How brave or strong I am for dealing with this debilitating disease. 
And in a way I am. To deal with the physical and mental pain this disease brings on a day to day basis does require some sort of strength. 
I want to talk to you about the behind the scenes people, the people who make me feel strong and brave. 
My support system. 
To say I have amazing friends and family is an understatement. 
My health is in tatters, but there are not many people on this Earth who have been blessed with the support system that I have. 
One Sunday, a few years ago now, I was feeling particularly bad and called up a friend to say I felt terrible and I wanted to go to a&e. 
Off we went, and she kept me company whilst we waited to be seen, and when I had a drip in my arm that prevented me from moving, she came with me to the bathroom to help me pee. She stayed with me and cracked jokes to keep my spirits up. 
The same friend came walked all the way from her house, as there was no transport because it was Christmas day, to spend time with me whilst I had my Christmas in hospital. 
Not because I asked her to but because she cared enough to make the effort. 
My mum, on the eve of my surgery, stayed with me and joked about my grandad in yellow marigold gloves performing my surgery, and we laughed till I cried about dust. Dust of all things. She kept the nerves at bay. 
My beautiful mum who made me laugh too soon after surgery and I cried because the laughter was hurting my weak tummy muscles. 
My brother who changed his trousers in my little hospital cubicle only to be caught by my doctors with his trousers round his ankles. 
Three friends of mine who sneaked me out of hospital to eat wagamamas. 
A friend who hand drew a get well soon card, who asked questions about my stoma so that she understood. 
Another who said they would take a phone call at 3am if I needed it and would bring me cake if it cheered me up.
Another who did lots of research on the internet about colitis and diet to understand it all.
Every single one of my friends and family who either came to see me at the hospital, wrote me a note to get well soon, who enquired about the state of my health. 
The boy.
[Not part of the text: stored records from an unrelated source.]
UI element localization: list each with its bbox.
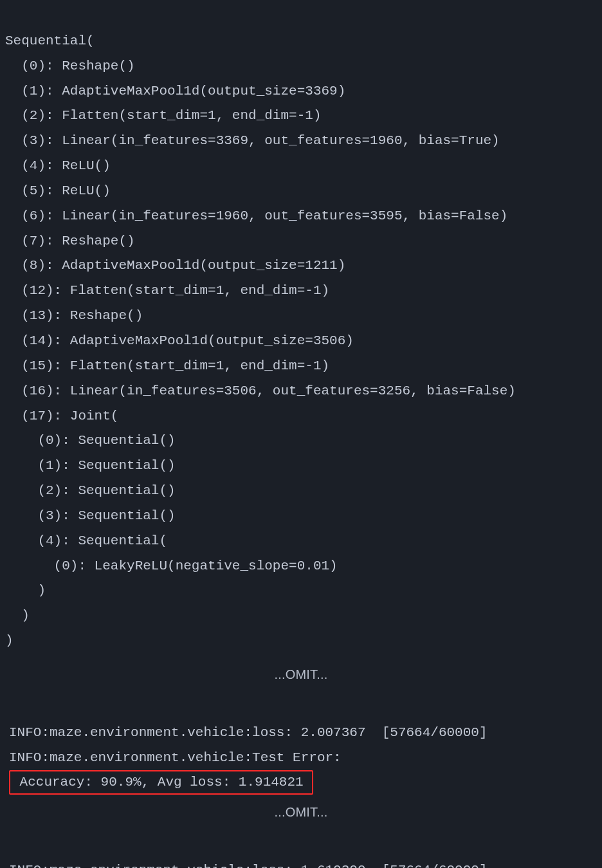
code-line: (0): Reshape() <box>5 59 135 73</box>
training-log-1: INFO:maze.environment.vehicle:loss: 2.00… <box>0 696 602 798</box>
code-line: (3): Sequential() <box>5 508 176 523</box>
code-line: (4): ReLU() <box>5 158 111 173</box>
training-log-2: INFO:maze.environment.vehicle:loss: 1.61… <box>0 833 602 868</box>
code-line: ) <box>5 608 30 623</box>
code-line: (8): AdaptiveMaxPool1d(output_size=1211) <box>5 258 345 273</box>
model-architecture-output: Sequential( (0): Reshape() (1): Adaptive… <box>0 0 602 660</box>
code-line: (5): ReLU() <box>5 183 111 198</box>
omit-marker: ...OMIT... <box>0 660 602 696</box>
code-line: ) <box>5 583 46 598</box>
code-line: (2): Sequential() <box>5 483 176 498</box>
code-line: (16): Linear(in_features=3506, out_featu… <box>5 383 516 398</box>
code-line: (2): Flatten(start_dim=1, end_dim=-1) <box>5 108 321 123</box>
code-line: (13): Reshape() <box>5 308 143 323</box>
code-line: Sequential( <box>5 33 95 48</box>
code-line: (0): Sequential() <box>5 433 176 448</box>
omit-marker: ...OMIT... <box>0 798 602 833</box>
code-line: (15): Flatten(start_dim=1, end_dim=-1) <box>5 358 329 373</box>
code-line: (17): Joint( <box>5 409 118 423</box>
code-line: (1): AdaptiveMaxPool1d(output_size=3369) <box>5 84 345 98</box>
code-line: (0): LeakyReLU(negative_slope=0.01) <box>5 559 338 573</box>
loss-line: INFO:maze.environment.vehicle:loss: 2.00… <box>9 725 488 740</box>
code-line: (12): Flatten(start_dim=1, end_dim=-1) <box>5 283 329 298</box>
accuracy-highlight: Accuracy: 90.9%, Avg loss: 1.914821 <box>9 770 313 795</box>
code-line: (14): AdaptiveMaxPool1d(output_size=3506… <box>5 333 354 348</box>
code-line: (4): Sequential( <box>5 533 167 548</box>
code-line: (6): Linear(in_features=1960, out_featur… <box>5 208 507 223</box>
code-line: (7): Reshape() <box>5 234 135 248</box>
code-line: ) <box>5 633 14 648</box>
code-line: (3): Linear(in_features=3369, out_featur… <box>5 133 500 148</box>
loss-line: INFO:maze.environment.vehicle:loss: 1.61… <box>9 863 488 868</box>
code-line: (1): Sequential() <box>5 458 176 473</box>
test-error-header: INFO:maze.environment.vehicle:Test Error… <box>9 750 349 765</box>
Who visited me every single day whenever I was in hospital. Who deals with my crying, my anger, my joy. Who offered to learn to clean TinTin so I could get drunk with my friends. Who cleaned the bed when my bag leaked and laughed about it. Didn’t even complain once. Who took me to Rome to cheer me up. Who has been fighting this with me, everyday since we begun our relationship.
Every phone call with advice given, every compliment of how well I was doing, and how strong I was for having a stoma at such a young age. 
Every well wish that has been sent to me, that people have taken the time out to think about me, and send me a message.

Anyone that has allowed me their time to rant about how much I hate having IBD/stoma/J Pouch.

There are so many other moments that I can recall but I’d be here for a very long time and my fingers would have cramp and become claw like from all the typing!

Being strong is half the battle, the other half is having these amazing, beautiful beautiful people in my life. 
This post is for all you guys, who read my blog or who are all here with me through my darkest times. Thank you for being by my side, thank you for your support. I couldn’t have done it without you.